The development cost of the database has been funded by the EU for the last two years, but the aim now is to create a self-sustaining financial structure with industry support. Access to the system and its reports are free through March 31. It contains details of projects ranging from heritability of chronic neuropathic disorders to the work of the European Vascular Genomics Network, and from molecular mechanisms of neuronal degenerative disease to the NeuroDisseminator project, which aims at creating functional maps of the human cerebral cortex by analyzing PET and MRI studies.
EMEA Moving to Electronic Submissions
The European Medicines Agency has unveiled plans for a phased approach to the acceptance of electronic-only applications in support of marketing-authorization applications for biotechnology and other high-tech medicines. Its planned milestones are that after July 1, 2008, it will accept electronic-only submissions, and from Jan. 1, 2009, it will "strongly recommend" electronic-only submissions. Furthermore, from July 1, 2009, the EMEA will "strongly recommend" that the electronic-only submissions should be in the standardized format recently agreed at European level.
GM Crops Controversy Continues
Europe's intense feuding over GM crops continues, with Italian farmers the latest entrants to the debate. A poll organized by the Italian biotech association, Assobiotec, showed that 67 percent of maize growers in Lombardy, the country's principal maize growing region, said they would be ready to cultivate GMOs immediately if they were given the chance. Also, 74 percent favor running field trials of GMOs in Italy to better understand the benefits.
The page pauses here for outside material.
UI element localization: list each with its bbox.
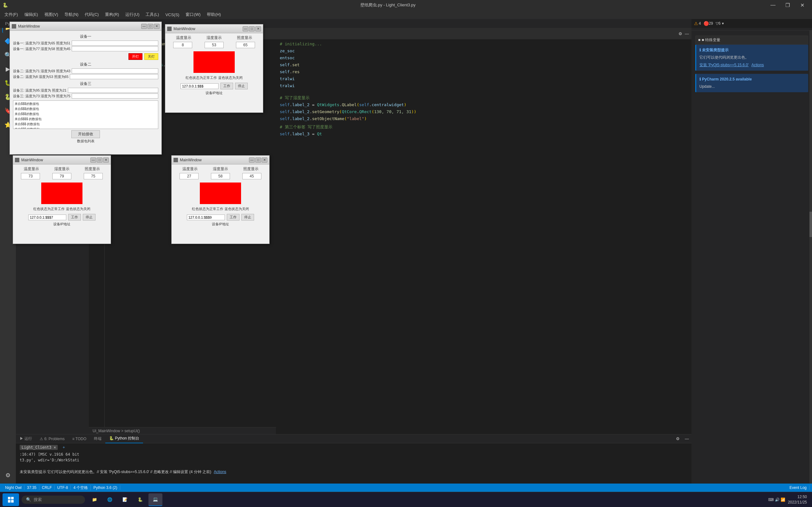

The survey, among 532 farms, "shows that the farmer base in Lombardy is open to innovation and biotechnology," said Elisabetta Brambilla, the survey coordinator. According to more than 80 percent of maize growers, "It is absurd to ban the cultivation of GMOs while allowing their import for feed." More than 75 percent "feel unfairly penalized compared with farmers operating in other countries," and consider GMOs "an innovative agricultural instrument." The vast majority said farmers should be given the freedom to choose what to produce.
"The survey offers an insight into our agricultural sector that is very different from the depiction by many Italian politicians and agricultural associations who are clearly pursuing a prejudiced and ideological opposition to GMOs," said Assobiotec President Roberto Gradnik.